Pained by her boyfriend’s leaving her for her answer, the narrator enters the nearby Museum of Torture to take her mind off of things. What happens next is not what you think. She is not tied down and brutally tortured. No, she is simply shown through the museum, and the kindly, attentive curator describes the exhibits to her. The interactions between the curator and her are some of the easiest, most connected conversation to be found in the whole collection, and the narrator knows it: “He certainly was interested in what I had to say, unlike my boyfriend” (p. 93). This moment of genuine human interaction occurs amidst pain. None of the torture devices are used onscreen, but each is described, and the narrator and reader imagine their implementation. It is horrific. To give just one example, in the curator’s words: “Next we have this leather strap and those pliers. The victim’s wrist was attached to a table with the strap, and the pliers were used to extract the fingernails. Note the unusually delicate tips of the pliers” (p. 90). Yeesh!

But why wander the halls of the museum of torture? Well, the aforementioned connection is part of it, but it’s not the only part. To start with, it must be admitted that, yes, there is something (horribly) amusing about death. As the curator says, “The desires of the human heart know no reason or rules” (p. 90). But even that is not the whole picture, for to say that we encounter death because we are interested in it is to wholly flip the equation. After all, as the narrator knows, “torture was everywhere” (p. 91). This is confirmed by how, throughout her tour of the museum, the narrator hears of devices that the reader has seen in previous stories, albeit in less extreme contexts. Those encounters, too, were torturous.

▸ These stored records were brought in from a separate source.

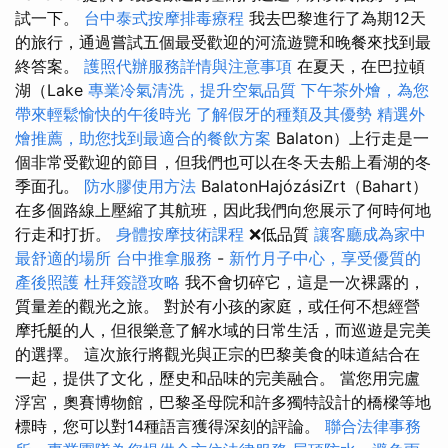
試一下。
台中泰式按摩排毒療程
我去巴黎進行了為期12天
的旅行，通過嘗試五個最受歡迎的河流遊覽和晚餐來找到最
終答案。
護照代辦服務詳情與注意事項
在夏天，在巴拉頓
湖（Lake
專業冷氣清洗，提升空氣品質
下午茶外燴，為您
帶來輕鬆愉快的午後時光
了解假牙的種類及其優勢
精選外
燴推薦，助您找到最適合的餐飲方案
Balaton）上行走是一
個非常受歡迎的節目，但我們也可以在冬天去船上看湖的冬
季面孔。
防水膠使用方法
BalatonHajózásiZrt（Bahart）
在多個路線上壓縮了其航班，因此我們向您展示了何時何地
行走和打折。
身體按摩技術課程
❌低品質
讓客廳成為家中
最舒適的場所
台中推拿服務
-
新竹月子中心，享受優質的
產後照護
杜拜簽證攻略
我不會切碎它，這是一次裸露的，
質量差的觀光之旅。 對於有小孩的家庭，或任何不想經營
摩托艇的人，但很樂意了解水域的日常生活，而巡遊是完美
的選擇。 這次旅行將觀光與正宗的巴黎美食的味道結合在
一起，提供了文化，歷史和品味的完美融合。 當您用完盧
浮宮，奧賽博物館，巴黎圣母院和許多獨特設計的橋樑等地
標時，您可以對14種語言獲得深刻的評論。
聯合法律事務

And if pain is all around us, then our choice is not whether to seek it out because it is amusing or to healthily prevent it. Our choice is whether to acknowledge reality or to pretend.

Ogawa, needless to say, does not pretend. She approaches pain in all its guises, approaches loneliness and vulnerability and murder. Very occasionally, Ogawa does break the slowly woven web with a moment of abrupt violence, or at least the sudden revelation of one. This occurs in “Lab Coats,” where a conversation takes a sudden and drastic shift at its end with the disclosure that one of the participants killed her boyfriend. Though twists like that do shock the reader, they were my least favorite parts of Revenge, because the sudden upset left me less rather than more engaged with the narrator’s perceptions. Thankfully, such sharp turns are rare. Generally, the hurt at the center of each story is only slowly brought out as the narrator tries to go about their life. It comes on stage calmly, gently, until it is, by the end, all that the reader can see or think about.

Though not a speculative fiction author exactly, Ogawa does toy with impossibilities and fantastic metaphors. This can be best seen in “Sewing the Heart,” in which the narrator meets a women with a bizarre defect: her heart is outside of her chest. Just before seeing it for himself, the narrator realizes that he has “never seen a human heart before, and the thought filled me with fear and disgust” (p. 65). The moment of true and very literalized insight into another, though, does not actually leave him disgusted. Rather, he finds it impossibly alluring. He wants to caress her heart. By the end of the story, he wants to possess it. The story, before long, becomes one of the collection’s most troubling. We are too far from one another to ever truly see them, it seems to say, save in the most extraordinary circumstances. But, if we actually could, that might not help matters. It might be only our distance that prevents us from doing even more harm to one another.

No matter how far from each other we may ultimately be, though, writers as skilled as Yoko Ogawa can give us a glimpse behind the curtain of other minds. In the way that it builds and progresses, Revenge is a soft collection filled with pathos. It is also a cutting knife.